1. Mean: The mean of a group of numbers—a data set—is its arithmetic average. Add up the lawyers in each of the 10 law firms you pay the most and divide that sum by 10, that’s the arithmetic average of their lawyers—the mean of that data set. With small numbers of observations, means give a distorted result if there is an abnormally high or low value. So, consider a trimmed mean.

2. Trimmed Mean: A trimmed mean shaves off some number of extreme values. A common choice is to omit the 2 ½ percent of the numbers at the low end and the 2 ½ percent at the high end of a sorted list. Thus, if you have revenue for 50 companies sorted high to low, you would drop the two smallest and the two largest. Then calculate the mean. You might not be sure the trim is sufficiently deep. So, consider a middle average.

3. Middle Average: Another technique to avoid anomalous outliers might be called the average of the middle. After ranking a data set, drop the top and bottom quartile (25 percent) and calculate the average of the middle 50 percent. If you want to know your average discount granted, look at all your invoices from last year, rank them from high to low and drop the top and bottom 25 percent. Then average the middle half. You could think of this as a huge trimmed mean. But neither the trimmed mean nor the middle average reflect some characteristic of the numbers being calculation. So, consider a weighted average.

4. Weighted Average: Each figure in a data set is assigned a weight. For example, count the number of contracts reviewed for six business units during a year and weight those counts by the annual revenue of the unit.
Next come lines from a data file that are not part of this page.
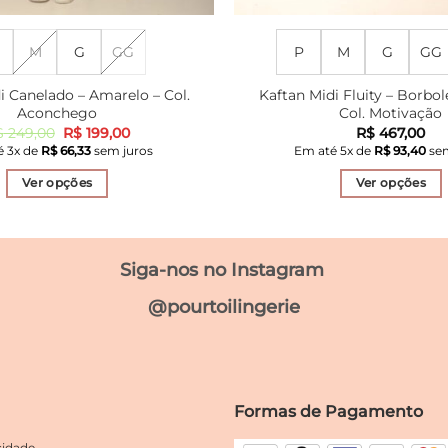
M
G
GG
P
M
G
GG
i Canelado – Amarelo – Col.
Kaftan Midi Fluity – Borbol
Aconchego
Col. Motivação
O
O
$
249,00
R$
199,00
R$
467,00
preço
preço
é
3
x de
R$
66,33
sem juros
Em até
5
x de
R$
93,40
sem
original
atual
era:
é:
Ver opções
Ver opções
R$ 249,00.
R$ 199,00.
Este
Este
produto
produto
tem
tem
Siga-nos no Instagram
várias
várias
variantes.
variante
@pourtoilingerie
As
As
opções
opções
podem
podem
ser
ser
Formas de Pagamento
escolhidas
escolhi
na
na
cidade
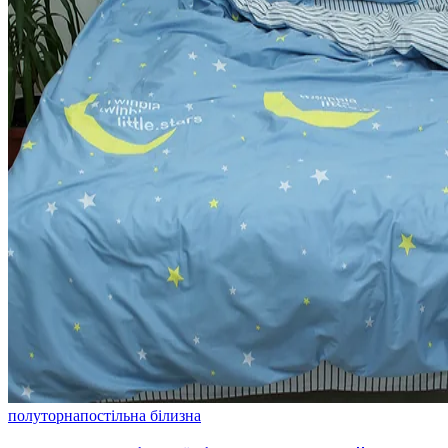
полуторна
постільна білизна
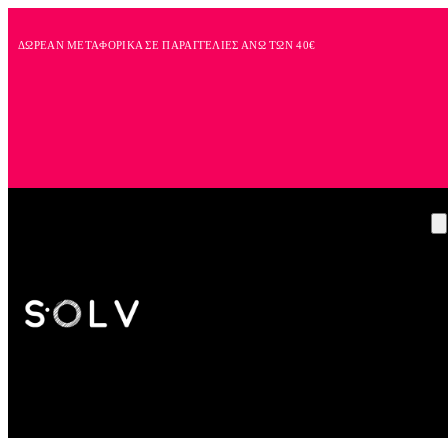
ΔΩΡΕΑΝ ΜΕΤΑΦΟΡΙΚΑ ΣΕ ΠΑΡΑΓΓΕΛΙΕΣ ΑΝΩ ΤΩΝ 40€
You multiply the number of contracts for a unit by the unit’s revenue and divide the total of those six products by the total revenue of the units. Weightings are the equivalent of having that many like items with the same value involved in the average. If you have no basis for a weighting, you might aggregate your two numbers into an all-encompassing average. So, use an overall average.
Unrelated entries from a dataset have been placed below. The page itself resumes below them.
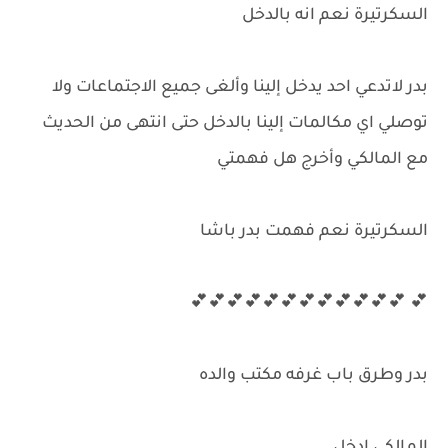
السكرتيرة نعم انه بالدخل
بدر لاتدعي احد يدخل إلينا وألغى جميع الاجتماعات ولا
توصلي اي مكالمات إلينا بالدخل حتى انتهى من الحديث
مع المالكي وأخرج هل فهمتي
السكرتيرة نعم فهمت بدر باشا
💕 💕💕💕💕💕💕💕💕💕💕💕💕
بدر وطرق باب غرفه مكتب والده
5. Overall Average: This is my term for another measure of the center of a data set. An overall average gives more influence to larger figures in a data set. It does so because it adds up all of the figures for the metric that is in the numerator (the top number of a fraction) and divides it by the sum of all of the numbers in the denominator (the bottom number). The weighted average totals both pieces of the ratio and divides them. If you do this for legal staff per billion dollars of revenue, very large law departments influence the overall average more than do the smaller ones.